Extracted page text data
^^^^^^^^^^^^^^^^
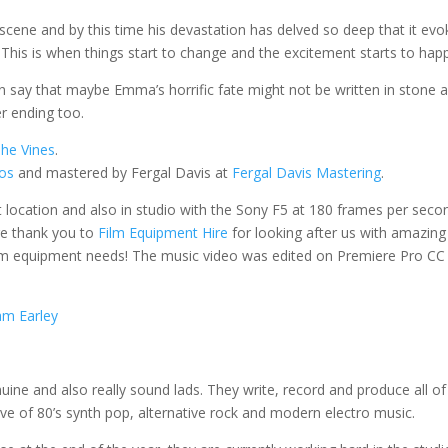
scene and by this time his devastation has delved so deep that it evo
 This is when things start to change and the excitement starts to hap
an say that maybe Emma’s horrific fate might not be written in stone 
er ending too.
he Vines
.
ios
and mastered by Fergal Davis at
Fergal Davis Mastering
.
et location and also in studio with the Sony F5 at 180 frames per seco
ge thank you to
Film Equipment Hire
for looking after us with amazing
lm equipment needs! The music video was edited on Premiere Pro CC
m Earley
uine and also really sound lads.
They write, record and produce all of
ve of 80’s synth pop, alternative rock and modern electro music.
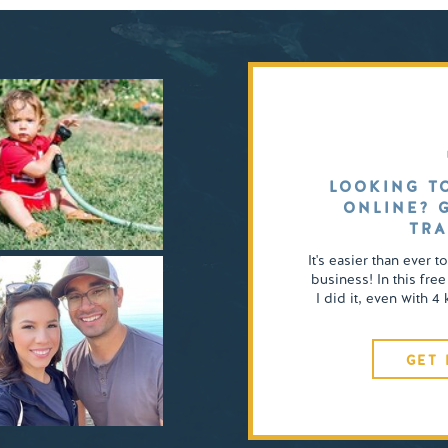
LOOKING T
ONLINE? 
TRA
It's easier than ever t
business! In this free
I did it, even with 
GET 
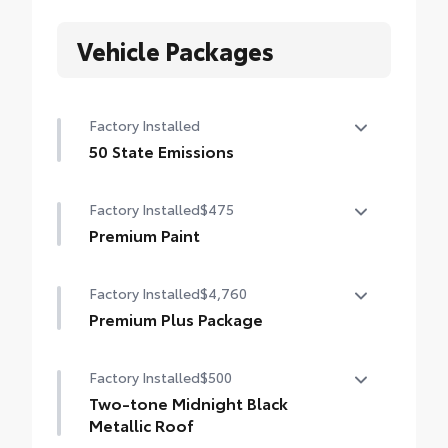
Vehicle Packages
Factory Installed
50 State Emissions
50 State Emissions
Factory Installed
$475
Premium Paint
Premium Paint
Factory Installed
$4,760
Premium Plus Package
Premium Plus Package
Factory Installed
$500
Panoramic glass roof with front power
tilt/slide moonroof (removal of overhead
Two-tone Midnight Black
sunglasses storage)
Metallic Roof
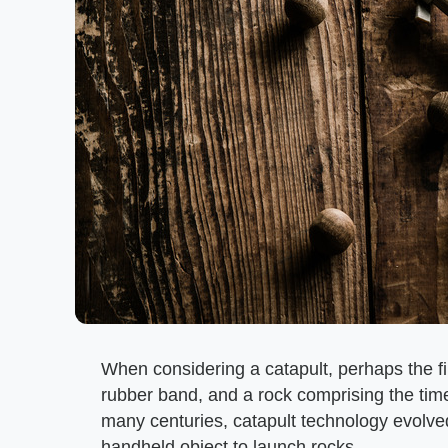
When considering a catapult, perhaps the fi
rubber band, and a rock comprising the tim
many centuries, catapult technology evolved
handheld object to launch rocks.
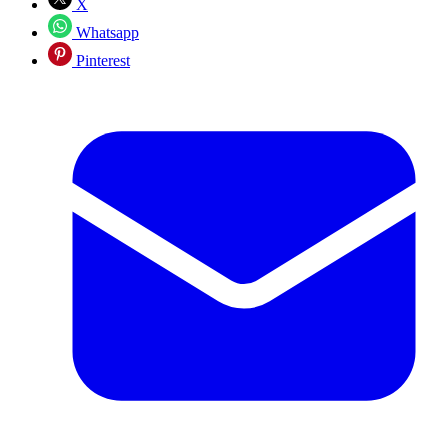
X
Whatsapp
Pinterest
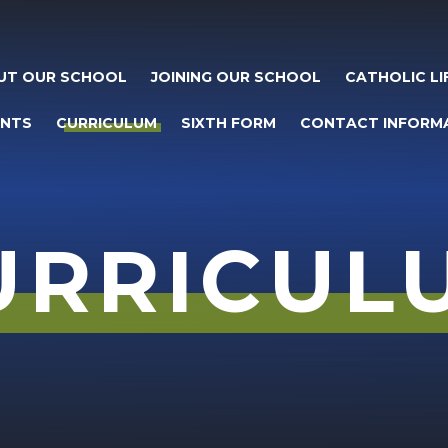
UT OUR SCHOOL
JOINING OUR SCHOOL
CATHOLIC LI
ENTS
CURRICULUM
SIXTH FORM
CONTACT INFORM
URRICUL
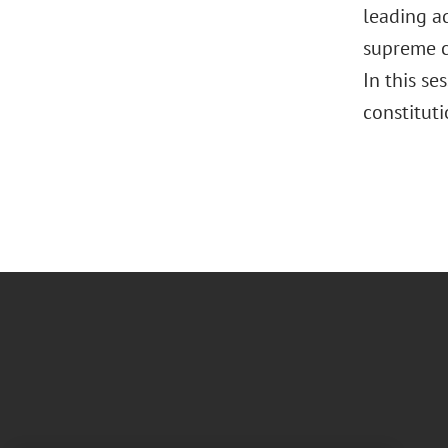
leading ad
supreme co
In this se
constituti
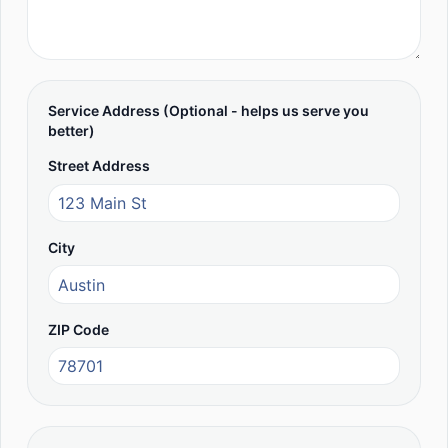
Service Address (Optional - helps us serve you
better)
Street Address
City
ZIP Code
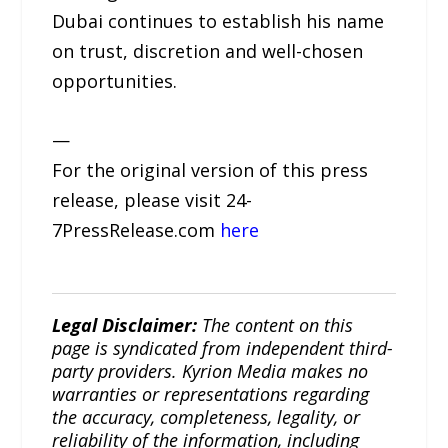
Dubai continues to establish his name
on trust, discretion and well-chosen
opportunities.
—
For the original version of this press
release, please visit 24-
7PressRelease.com
here
Legal Disclaimer:
The content on this
page is syndicated from independent third-
party providers. Kyrion Media makes no
warranties or representations regarding
the accuracy, completeness, legality, or
reliability of the information, including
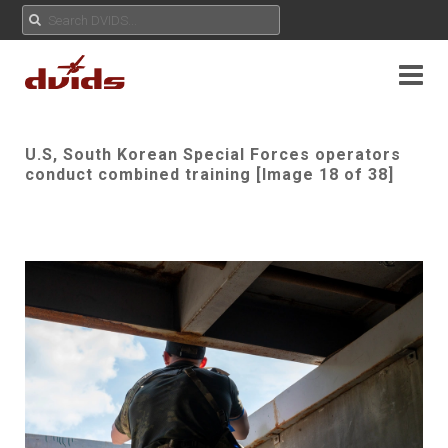
U.S, South Korean Special Forces operators
conduct combined training [Image 18 of 38]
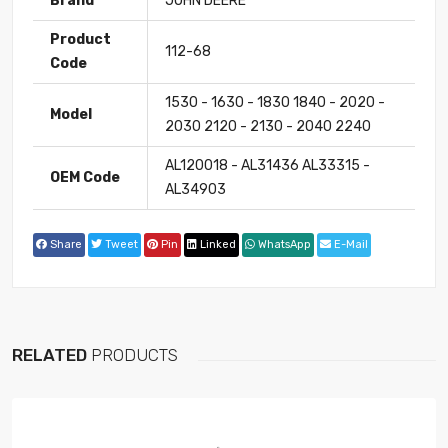
Brand
JOHN DEERE
Product
112-68
Code
1530 - 1630 - 1830 1840 - 2020 -
Model
2030 2120 - 2130 - 2040 2240
AL120018 - AL31436 AL33315 -
OEM Code
AL34903
Share
Tweet
Pin
Linked
WhatsApp
E-Mail
RELATED
PRODUCTS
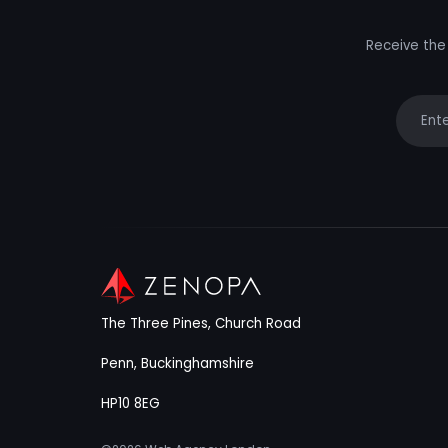
Receive the 
Your e
The Three Pines, Church Road
Penn, Buckinghamshire
HP10 8EG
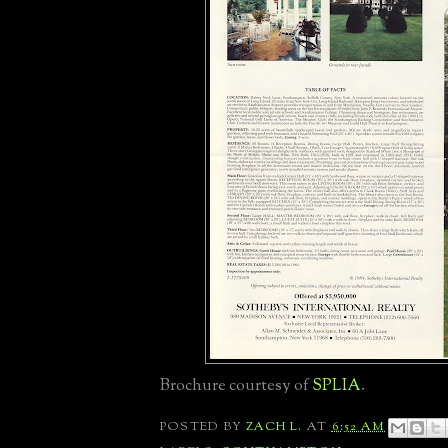
Brochure courtesy of
SPLIA
.
POSTED BY
ZACH L.
AT
6:52 AM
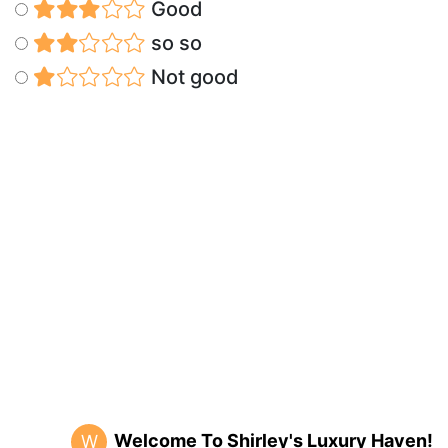
Good
so so
Not good
Welcome To Shirley's Luxury Haven!
W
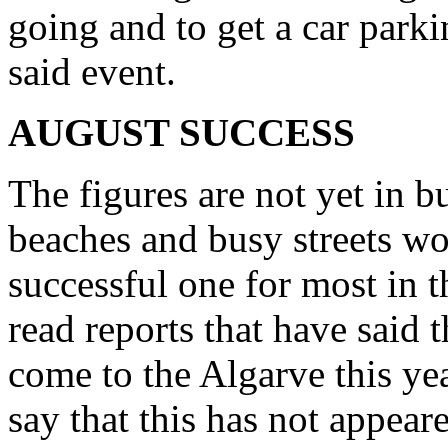
going and to get a car parki
said event.
AUGUST SUCCESS
The figures are not yet in b
beaches and busy streets wo
successful one for most in 
read reports that have said t
come to the Algarve this ye
say that this has not appeare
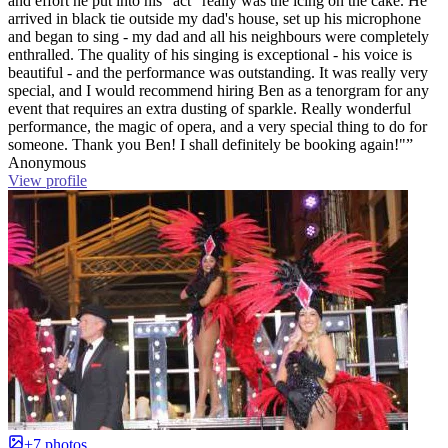
and effort he put into his "act" really was the icing on the cake. He
arrived in black tie outside my dad's house, set up his microphone
and began to sing - my dad and all his neighbours were completely
enthralled. The quality of his singing is exceptional - his voice is
beautiful - and the performance was outstanding. It was really very
special, and I would recommend hiring Ben as a tenorgram for any
event that requires an extra dusting of sparkle. Really wonderful
performance, the magic of opera, and a very special thing to do for
someone. Thank you Ben! I shall definitely be booking again!"”
Anonymous
View profile
+7 photos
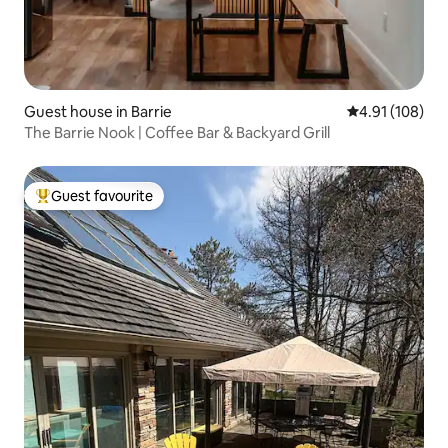
Guest house in Barrie
4.91 out of 5 a
4.91 (108)
The Barrie Nook | Coffee Bar & Backyard Grill
Guest favourite
Top guest favourite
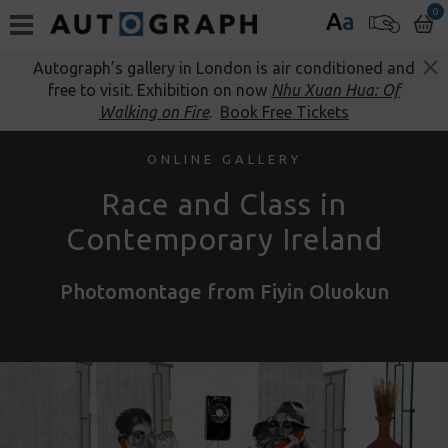
0
A
a
Autograph’s gallery in London is air conditioned and
free to visit. Exhibition on now
Nhu Xuan Hua: Of
Walking on Fire
.
Book Free Tickets
ONLINE GALLERY
Race and Class in
Contemporary Ireland
Photomontage from Fiyin Oluokun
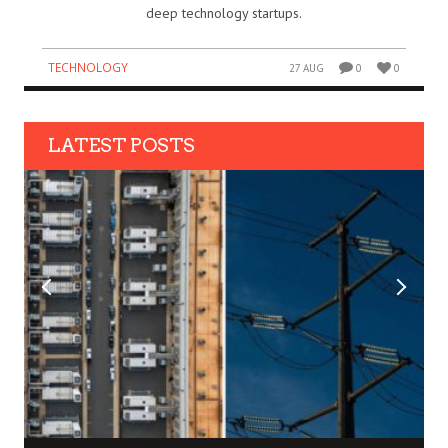
deep technology startups.
TECHNOLOGY
27 AUG
0
0
LATEST POSTS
^^^^^^^^^^^^^^^^
* [WHAT NEEDS TO BE DONE] Hand back the records above exactly, leaving out every picture.

* [REPLY TO THE EXERCISE]
scene and by this time his devastation has delved so deep that it evo
 This is when things start to change and the excitement starts to hap
an say that maybe Emma’s horrific fate might not be written in stone 
er ending too.
he Vines
.
ios
and mastered by Fergal Davis at
Fergal Davis Mastering
.
et location and also in studio with the Sony F5 at 180 frames per seco
ge thank you to
Film Equipment Hire
for looking after us with amazing
lm equipment needs! The music video was edited on Premiere Pro CC
m Earley
uine and also really sound lads.
They write, record and produce all of
ve of 80’s synth pop, alternative rock and modern electro music.
LOOKING T
ONLINE? 
TRA
It's easier than ever t
business! In this free
I did it, even with 
GET 
Vehicle Packages
Factory Installed
50 State Emissions
50 State Emissions
Factory Installed
$475
Premium Paint
Premium Paint
Factory Installed
$4,760
Premium Plus Package
Premium Plus Package
Factory Installed
$500
Panoramic glass roof with front power
tilt/slide moonroof (removal of overhead
Two-tone Midnight Black
sunglasses storage)
Metallic Roof
When considering a catapult, perhaps the fi
rubber band, and a rock comprising the tim
many centuries, catapult technology evolved
handheld object to launch rocks.
X
Whatsapp
Pinterest
UT OUR SCHOOL
JOINING OUR SCHOOL
CATHOLIC LI
ENTS
CURRICULUM
SIXTH FORM
CONTACT INFORM
URRICUL
leading ad
supreme co
In this se
constituti
Service Address (Optional - helps us serve you
better)
Street Address
City
ZIP Code
Dubai continues to establish his name
on trust, discretion and well-chosen
opportunities.
—
For the original version of this press
release, please visit 24-
7PressRelease.com
here
Legal Disclaimer:
The content on this
page is syndicated from independent third-
party providers. Kyrion Media makes no
warranties or representations regarding
the accuracy, completeness, legality, or
reliability of the information, including
U.S, South Korean Special Forces operators
conduct combined training [Image 18 of 38]
Brand
JOHN DEERE
Product
112-68
Code
1530 - 1630 - 1830 1840 - 2020 -
Model
2030 2120 - 2130 - 2040 2240
AL120018 - AL31436 AL33315 -
OEM Code
AL34903
Share
Tweet
Pin
Linked
WhatsApp
E-Mail
RELATED
PRODUCTS
Receive the 
Your e
The Three Pines, Church Road
Penn, Buckinghamshire
HP10 8EG
Brochure courtesy of
SPLIA
.
POSTED BY
ZACH L.
AT
6:52 AM
Good
so so
Not good
Welcome To Shirley's Luxury Haven!
W
going and to get a car parki
said event.
AUGUST SUCCESS
The figures are not yet in b
beaches and busy streets wo
successful one for most in 
read reports that have said t
come to the Algarve this ye
say that this has not appeare
and effort he put into his "act" really was the icing on the cake. He
arrived in black tie outside my dad's house, set up his microphone
and began to sing - my dad and all his neighbours were completely
enthralled. The quality of his singing is exceptional - his voice is
beautiful - and the performance was outstanding. It was really very
special, and I would recommend hiring Ben as a tenorgram for any
event that requires an extra dusting of sparkle. Really wonderful
performance, the magic of opera, and a very special thing to do for
someone. Thank you Ben! I shall definitely be booking again!"”
Anonymous
View profile
+7 photos
Guest house in Barrie
4.91 out of 5 a
4.91 (108)
The Barrie Nook | Coffee Bar & Backyard Grill
Guest favourite
Top guest favourite
0
A
a
Autograph’s gallery in London is air conditioned and
free to visit. Exhibition on now
Nhu Xuan Hua: Of
Walking on Fire
.
Book Free Tickets
ONLINE GALLERY
Race and Class in
Contemporary Ireland
Photomontage from Fiyin Oluokun
deep technology startups.
TECHNOLOGY
27 AUG
0
0
LATEST POSTS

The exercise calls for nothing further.